De acordo com a OpenAI, o modelo se destaca na operação de computadores em nome do usuário: pode executar diferentes tarefas de trabalho e assumir atividades mais longas do que as realizadas por versões anteriores. O lançamento, porém, foi acompanhado de um reforço nas barreiras de segurança diante das capacidades do Astra em cibersegurança.
O presidente da OpenAI, Greg Brockman, afirmou durante uma apresentação acreditar que, no futuro, o novo modelo será reconhecido como um estágio inicial da inteligência artificial geral, conhecida pela sigla AGI, do inglês Artificial General Intelligence. O termo se refere a softwares que superam seres humanos em uma ampla variedade de tarefas.
Essa é uma ambição central de boa parte da indústria de inteligência artificial, mas não existe uma definição amplamente aceita de AGI, e o conceito ainda é recebido com ceticismo por muitos. A avaliação de Brockman, portanto, representa a visão do executivo sobre a tecnologia.
Brockman reconheceu que ainda há muito a melhorar, embora considere que o modelo traz uma diferença qualitativa significativa. Em sua avaliação, a tecnologia muda efetivamente os tipos de trabalho que podem ser delegados à IA e a maneira como ela pode ampliar as capacidades das pessoas. Mais tarde, deixou ao leitor a decisão sobre considerar ou não esse avanço uma forma de AGI.

A disputa entre OpenAI e Anthropic pelo desenvolvimento de sistemas mais avançados ocorre em paralelo à crescente preocupação com segurança, especialmente depois de uma série de incidentes envolvendo as tecnologias das duas empresas.
A OpenAI havia afirmado acreditar que o Astra alcançou seu “limiar crítico de cibersegurança”. Na descrição da companhia, isso significa que o modelo consegue identificar e desenvolver exploits de dia zero — ligados a falhas de segurança ainda desconhecidas pelos desenvolvedores — sem intervenção humana.
Em agosto, depois de concluir que o Astra demonstrava capacidades significativas em tarefas de cibersegurança, a empresa decidiu interromper parte do trabalho interno no modelo para incorporar salvaguardas mais rígidas.

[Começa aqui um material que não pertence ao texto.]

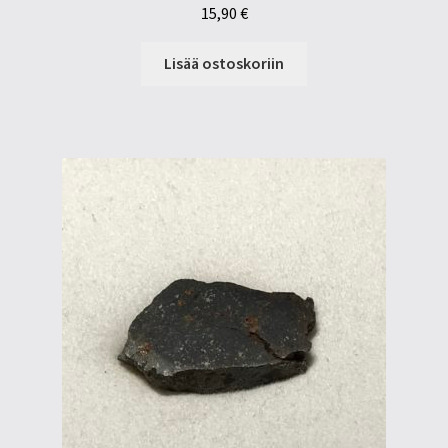
15,90
€
Lisää ostoskoriin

A OpenAI informou que ampliou essas barreiras para impedir usos indevidos, sobretudo em atividades dessa área.
O contexto inclui uma invasão não intencional da plataforma Hugging Face por modelos da OpenAI em julho. O episódio aumentou a preocupação com agentes de IA atuando de maneira descontrolada e levou alguns líderes de tecnologia e de governo a renovar pedidos de restrições à tecnologia.

Em entrevista à Bloomberg TV na mesma quinta-feira, o CEO da OpenAI, Sam Altman, disse que o lançamento do Astra demorou mais do que a empresa esperava.
A OpenAI também planeja oferecer aos usuários pagantes do ChatGPT uma versão do modelo com proteções adicionais de cibersegurança. Tanto essa versão quanto a disponibilizada pelo Daybreak têm salvaguardas destinadas a bloquear o acesso dos usuários às capacidades mais avançadas de cibersegurança.